Sylvie Meis + Rafael van der Vaart Große Sorge um Damian

In einem Interview sprach Fußballer Rafael van der Vaart über die Beziehung zu seinem neunjährigen Sohn Damian und darüber, dass er und Ex-Frau Sylvie richtige Angst um ihn hatten

Er vermisst seinen Papa

Natürlich ist es für ein Kind nicht einfach, wenn sich die Eltern trennen. So auch bei dem neunjährigen Damian van der Vaart, dem Sohn von TV-Moderatorin Sylvie Meis, 38, und Fußballer Rafael van der Vaart, 33. Die beiden teilen sich das Sorgerecht und kümmern sich liebevoll um ihren Jungen, der zwar in Hamburg wohnt, seinen Papa in Sevilla aber so oft es geht besucht. Im Interview mit dem Magazin "Helden" beschrieb der Sportler den Umstand, seinen Sohn nicht dauerhaft sehen zu können, für beide als "sehr schmerzhaft" - für den Promi-Spross ist es eben nicht einfach, sich immer von einem Elternteil verabschieden zu müssen.

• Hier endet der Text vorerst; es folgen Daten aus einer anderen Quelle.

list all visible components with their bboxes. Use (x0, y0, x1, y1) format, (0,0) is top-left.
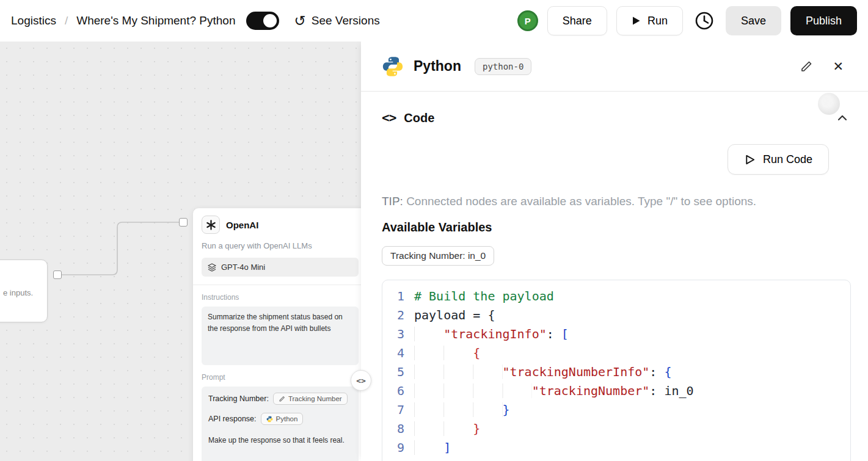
code-line-text: } (414, 419, 480, 438)
code-line: 9 ] (388, 438, 850, 457)
code-section-title: Code (404, 111, 434, 125)
collapse-chevron-icon[interactable] (836, 112, 848, 124)
panel-header-icons: ✕ (800, 60, 844, 73)
save-button[interactable]: Save (726, 6, 781, 35)
node-id-badge: python-0 (475, 58, 531, 75)
topbar-actions: P Share Run Save Publish (517, 6, 857, 35)
pencil-icon (279, 396, 285, 402)
tip-label: TIP: (382, 195, 403, 208)
scrollbar-thumb[interactable] (818, 93, 840, 115)
layers-icon (208, 263, 216, 272)
instructions-textarea[interactable]: Summarize the shipment status based on t… (202, 307, 359, 365)
inputs-node-text: e inputs. (3, 288, 33, 297)
prompt-label: Prompt (202, 373, 359, 382)
instructions-label: Instructions (202, 293, 359, 302)
python-chip-label: Python (276, 415, 298, 423)
tracking-field-label: Tracking Number: (208, 394, 269, 403)
variable-chip-tracking-number[interactable]: Tracking Number: in_0 (382, 246, 494, 266)
save-label: Save (741, 15, 766, 27)
code-line: 2payload = { (388, 306, 850, 325)
tip-text: TIP: Connected nodes are available as va… (382, 194, 851, 208)
openai-node-title: OpenAI (226, 220, 258, 230)
python-node-panel: Python python-0 ✕ <> Code Run Code (361, 42, 868, 461)
code-line-text: { (414, 344, 480, 363)
prompt-editor[interactable]: Tracking Number: Tracking Number API res… (202, 387, 359, 461)
code-line-text: payload = { (414, 306, 495, 325)
line-number: 6 (388, 382, 404, 401)
code-line-text: # Build the payload (414, 287, 554, 306)
openai-knot-icon (206, 220, 216, 230)
model-name: GPT-4o Mini (221, 263, 265, 272)
openai-node[interactable]: OpenAI Run a query with OpenAI LLMs GPT-… (192, 208, 361, 461)
workflow-enabled-toggle[interactable] (246, 12, 279, 30)
page-title[interactable]: Where's My Shipment? Python (76, 14, 235, 27)
prompt-row-tracking: Tracking Number: Tracking Number (208, 393, 352, 405)
avatar[interactable]: P (517, 10, 538, 31)
edit-icon[interactable] (800, 60, 813, 73)
code-line: 3 "trackingInfo": [ (388, 325, 850, 344)
publish-button[interactable]: Publish (790, 6, 857, 35)
line-number: 8 (388, 419, 404, 438)
code-line-text: } (414, 401, 510, 419)
python-logo (382, 56, 404, 78)
inputs-node[interactable]: e inputs. (0, 260, 48, 322)
code-brackets-icon: <> (382, 111, 396, 125)
python-mini-icon (266, 416, 273, 423)
code-line-text: "trackingInfo": [ (414, 325, 569, 344)
code-line: 5 "trackingNumberInfo": { (388, 363, 850, 382)
code-line-text: "trackingNumberInfo": { (414, 363, 671, 382)
close-icon[interactable]: ✕ (833, 60, 844, 73)
code-line-text: ] (414, 438, 451, 457)
tip-body: Connected nodes are available as variabl… (406, 195, 756, 208)
code-line-text: "trackingNumber": in_0 (414, 382, 694, 401)
tracking-chip-label: Tracking Number (288, 395, 342, 402)
code-editor[interactable]: 1# Build the payload2payload = {3 "track… (382, 280, 851, 461)
panel-resize-handle[interactable]: <> (351, 370, 371, 391)
openai-node-subtitle: Run a query with OpenAI LLMs (202, 241, 359, 250)
code-lines: 1# Build the payload2payload = {3 "track… (388, 287, 850, 457)
schedule-button[interactable] (692, 9, 717, 33)
run-button[interactable]: Run (616, 6, 683, 35)
workflow-canvas[interactable]: e inputs. OpenAI Run a query with OpenAI… (0, 42, 361, 461)
code-line: 1# Build the payload (388, 287, 850, 306)
tracking-variable-chip[interactable]: Tracking Number (273, 393, 348, 405)
share-button[interactable]: Share (547, 6, 607, 35)
run-code-row: Run Code (382, 144, 851, 175)
card-divider (193, 285, 361, 285)
play-outline-icon (744, 154, 756, 165)
panel-title: Python (414, 58, 461, 74)
play-icon (632, 16, 641, 26)
publish-label: Publish (806, 15, 842, 27)
prompt-row-api: API response: Python (208, 413, 352, 425)
line-number: 3 (388, 325, 404, 344)
openai-logo (202, 216, 220, 234)
code-section-header: <> Code (382, 109, 851, 127)
toggle-knob (263, 14, 277, 27)
line-number: 9 (388, 438, 404, 457)
openai-node-input-port[interactable] (179, 218, 188, 227)
model-selector[interactable]: GPT-4o Mini (202, 258, 359, 277)
share-label: Share (563, 15, 592, 27)
top-bar: Logistics / Where's My Shipment? Python … (0, 0, 868, 42)
code-line: 4 { (388, 344, 850, 363)
run-code-button[interactable]: Run Code (728, 144, 829, 175)
see-versions-label: See Versions (312, 14, 380, 27)
line-number: 1 (388, 287, 404, 306)
run-label: Run (647, 15, 668, 27)
panel-body: <> Code Run Code TIP: Connected nodes ar… (361, 92, 868, 461)
clock-icon (695, 11, 714, 31)
openai-node-header: OpenAI (202, 216, 359, 234)
code-line: 6 "trackingNumber": in_0 (388, 382, 850, 401)
code-line: 7 } (388, 401, 850, 419)
api-field-label: API response: (208, 415, 257, 423)
prompt-note: Make up the response so that it feels re… (208, 436, 352, 445)
history-icon: ↺ (294, 14, 305, 28)
python-variable-chip[interactable]: Python (261, 413, 304, 425)
line-number: 4 (388, 344, 404, 363)
breadcrumb[interactable]: Logistics (11, 14, 56, 27)
panel-header: Python python-0 ✕ (361, 42, 868, 92)
inputs-node-output-port[interactable] (53, 270, 62, 279)
breadcrumb-separator: / (65, 14, 68, 27)
app-window: Logistics / Where's My Shipment? Python … (0, 0, 868, 461)
see-versions-button[interactable]: ↺ See Versions (294, 14, 379, 28)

Der Abschied fällt ihm schwer

Zum Zeitpunkt des Interviews war Damian gerade für zwei Wochen bei seinem Papa. Die erste Woche können beide immer super genießen, doch sobald ein Ende des Besuchs in Sicht sei, würde Damian immer trauriger. "Jedes Mal wenn wir uns verabschieden, muss Damian weinen. Das tut mir sehr weh und lässt mich nicht unberührt", so der Fußballspieler im Interview.

Große Sorge um Damian

Nur verständlich, dass sich Rafael als liebender Vater um Damian sorgt. Vielleicht sogar noch ein bisschen mehr, da Raffa eine Erinnerung aus der Vergangenheit ständig vor Augen haben muss. Mit sechs Monaten wurde Damian ganz plötzlich krank. "Er hatte plötzlich 42 Grad Fieber. Der Arzt meinte, dass Paracetamol helfen würde, doch die Temperatur sank einfach nicht. Wir waren wirklich in Panik", erinnerte sich der Kicker in dem Gespräch an diese schrecklichen Tage der Angst zurück. Glücklicherweise erholte sich Damian vollständig, doch der Schrecken saß bei seinen Eltern natürlich tief.